Concerning baselines for ALDP, since we don’t have ground-truth it would be just a qualitative comparison.

Most non DL CV are heuristics based on chemical/physical intuition, they are system dependent and often suboptimal. This has stimulated intense research towards ML based alternatives. In this context, TO/IG methods are well-motivated, since eigenfunctions of these operators are “optimal” CVs for biasing simulations, see e.g. [A]. While some classical ML methods are available for this [21,23], they are intractable at large scale since at each time step one needs to compute the kernel function with respect to the current ensemble of the simulation.
Our method is as expensive as standard CV based methods, but it reliably leads to more accurate results, which is important when one wants to reconstruct the free energy profile and use them iteratively to learn the generator. See also our additional experiment on Chignolin, see the global reply and the attached pdf where we highlight the computational speedup relative to unbiased bruteforce simulations.

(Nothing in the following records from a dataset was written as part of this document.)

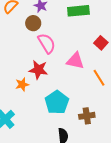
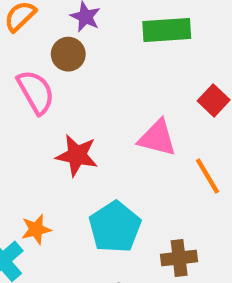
pink semicircle: (47, 43) -> (36, 92), moved
orange star: (22, 84) -> (36, 229), moved

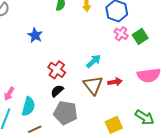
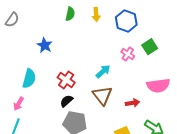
pink cross: (121, 34) -> (128, 54), moved
red arrow: (115, 82) -> (133, 103), moved
cyan semicircle: (28, 106) -> (29, 79), moved

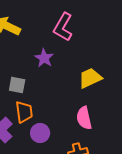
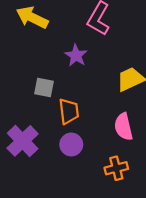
orange trapezoid: (24, 112) -> (69, 111), moved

We incorporated your suggestion in the general reply on the general pipeline. Here we address your related questions. First, since the input of the DNN encoder in the representation learning part are the descriptors, the input dimension depends on the problem. On the other hand, the output (latent features) dimension is typically very small, reflecting the number of slow time-scales to learn (typically around 3-5). Second, the choice of using separated DNNs per latent feature is made to aid learning of orthonormal features, since, depending on the architecture, shared weights may implicitly introduce prohibitive constraints. Third, eigenfunctions, defined in line 13 of Alg. 1, map descriptors of the system to a real number that, when properly scaled, has mean zero and variance 1 w.r.t. equilibrium distribution.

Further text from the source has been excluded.